The large-scale studies from the 1980s made us realize the importance of prospectively collecting tissue specimens from patients. We may not be able to fully understand all the data embedded in these tumor specimens now, but as technology evolves our understanding will evolve too. Also, these tissue blocks become incredibly valued over time as we learn about the clinical outcome of the patients associated with them, especially if these are patients who first presented with early-stage breast cancer. Therefore, in this partnership between researchers and patients, we must engage them and explain the critical nature of efforts to collect tissue and blood specimens for present and for future use.
Q. How close are we to preventing and curing all forms of breast cancer?
A. We cannot promise the public — those affected by cancer and those who support cancer research — that we will be able to cure cancer in just a few years. However, we can promise that we will further improve on the gains of the last few decades and continue to improve strategies to reduce risk, methods of early detection, and treatments to further reduce the morbidity and mortality of this disease. We will further understand what drives the development of cancer, who are the patients at greatest risk for developing cancer for the first time, and who are those at greatest risk for disease recurrence.
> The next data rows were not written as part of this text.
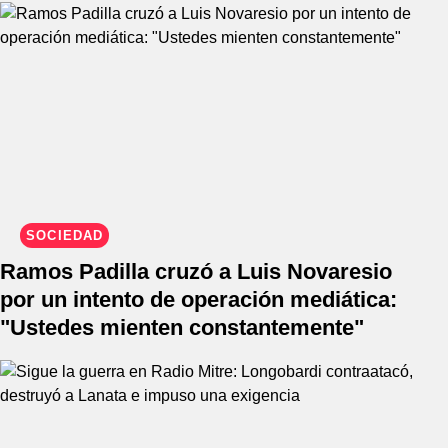
SOCIEDAD
Ramos Padilla cruzó a Luis Novaresio
por un intento de operación mediática:
"Ustedes mienten constantemente"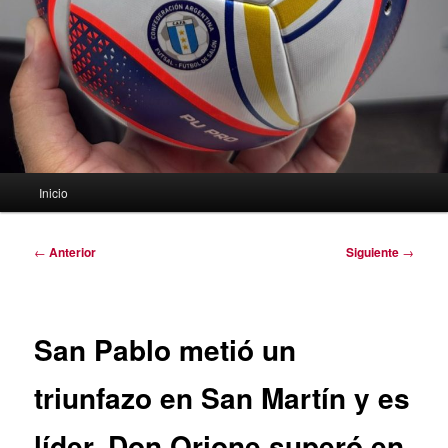
Menú
Inicio
principal
Navegación
←
Anterior
Siguiente
→
de
entradas
San Pablo metió un
triunfazo en San Martín y es
líder. Don Orione superó en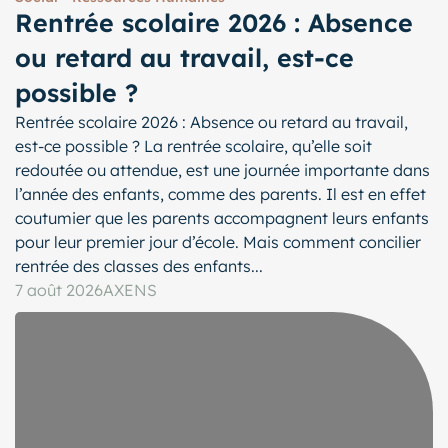
Rentrée scolaire 2026 : Absence
ou retard au travail, est-ce
possible ?
Rentrée scolaire 2026 : Absence ou retard au travail,
est-ce possible ? La rentrée scolaire, qu’elle soit
redoutée ou attendue, est une journée importante dans
l’année des enfants, comme des parents. Il est en effet
coutumier que les parents accompagnent leurs enfants
pour leur premier jour d’école. Mais comment concilier
rentrée des classes des enfants...
7 août 2026
AXENS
By individualizing treatment, we help avoid exposing patients to unnecessary treatments and wasting limited resources. We now better understand how truly complex cancer is and I think the public understands this too. Therefore, we must act responsibly, engage the public, treat them as equal partners, keep them informed along the way, and translate new discoveries into clinical practice as soon as feasible.
Q. In your opinion, how has BCRF impacted breast cancer research?
A. What the BCRF leadership and scientific advisors have done is absolutely unique. They have ultimately identified a large number of productive and committed individuals who believe in what they do. BCRF provides investigators with resources that are otherwise not available to pursue new ideas and partnerships. Researchers have used BCRF grants to complement funds from the National Cancer Institute and from other organizations to test new concepts and pilot innovative studies. By bringing all these individuals together and putting resources on the table, BCRF has fostered scientific collaborations and cross-fertilization of ideas that have directly impacted the lives of many women.
BCRF has also taken other critical steps to help communicate, engage, and educate the public on what scientific research is and on the critical role the public can have. What we learned from the HIV and breast cancer fields is that when scientific investigators engage and collaborate with patient advocates, foundations, and community organizers, we raise awareness. This awareness translates into momentum, into political and social will, and ultimately into additional resources that are especially critical in difficult economic times. Therefore, organizations like BCRF have helped groups come together to overcome major obstacles to discover new knowledge, implement new clinical trials, analyze results, translate them into clinical practice, and ultimately improve the outcome of so many women diagnosed with breast cancer or at risk of developing it. It truly takes an enormous village to have an impact, and I am honored to be a part of it.